Author: Rune Kjær Svendsen 2015-09-18 20:17:40
Published on: 2015-09-18T20:17:40+00:00
The issue of >50% attacks on Bitcoin is a real problem as Bitcoin cannot function if the majority of mining power is dishonest. There is no way around this as it is how proof-of-work functions and without it, we lose Bitcoin. The suggestion that UTXO set hashes replace block hashes or even that it should be in the block header is not made, rather it is suggested as an addition to the existing consensus rules. Full nodes can still verify the chain with the added step of hashing the UTXO set for every block, which can easily be deferred to after proof-of-work has been verified already so that no work is wasted unless a 51% attack is in effect. It is argued that this is a moot point since Bitcoin is useless anyway under such circumstances.It is not being suggested that miners discard the blockchain history.
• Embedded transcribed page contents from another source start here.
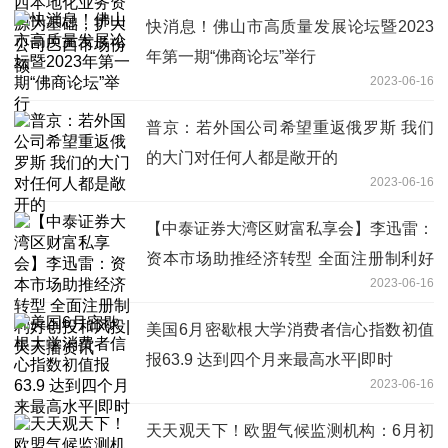
快消息！佛山市高质量发展论坛暨2023
年第一期“佛商论坛”举行
2023-06-16
普京：若外国公司希望重返俄罗斯 我们
的大门对任何人都是敞开的
2023-06-16
【中泰证券大湾区财富私享会】李迅雷：
资本市场助推经济转型 全面注册制利好
2023-06-16
创投和风投|天天播资讯
美国6月密歇根大学消费者信心指数初值
报63.9 达到四个月来最高水平|即时
2023-06-16
天天观天下！欧盟气候监测机构：6月初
A miner has an incentive to be absolutely sure that the chain he’s building on is the right one. If he’s wrong, he loses money/income. There’s simply no reason for a professional miner not to do the full initial sync, which only needs to be done once. Non-miners who just want to check the balance of their wallet, however, really don’t need to retrieve information about Hal Finney sending bitcoins to Satoshi in 2010. In any case, this practice isn’t sustainable. In the end, it isn’t possible to control whether a miner verifies the entire blockchain anyway since anyone can send the UTXO set over the wire. Not letting the proof-of-work cover the UTXO hash doesn’t solve this problem; it only makes it impossible to know whether a given UTXO set is the one that the majority is mining without retrieving the entire blockchain and doing the verification yourself. People can choose to skip that regardless of what is done. Furthermore, all nodes have the option of deciding which level of security they want. This does not lessen the security of the protocol, rather it strengthens the security of something that is already possible to do (build on top of an unverified blockchain), but we’d rather want that people do not do.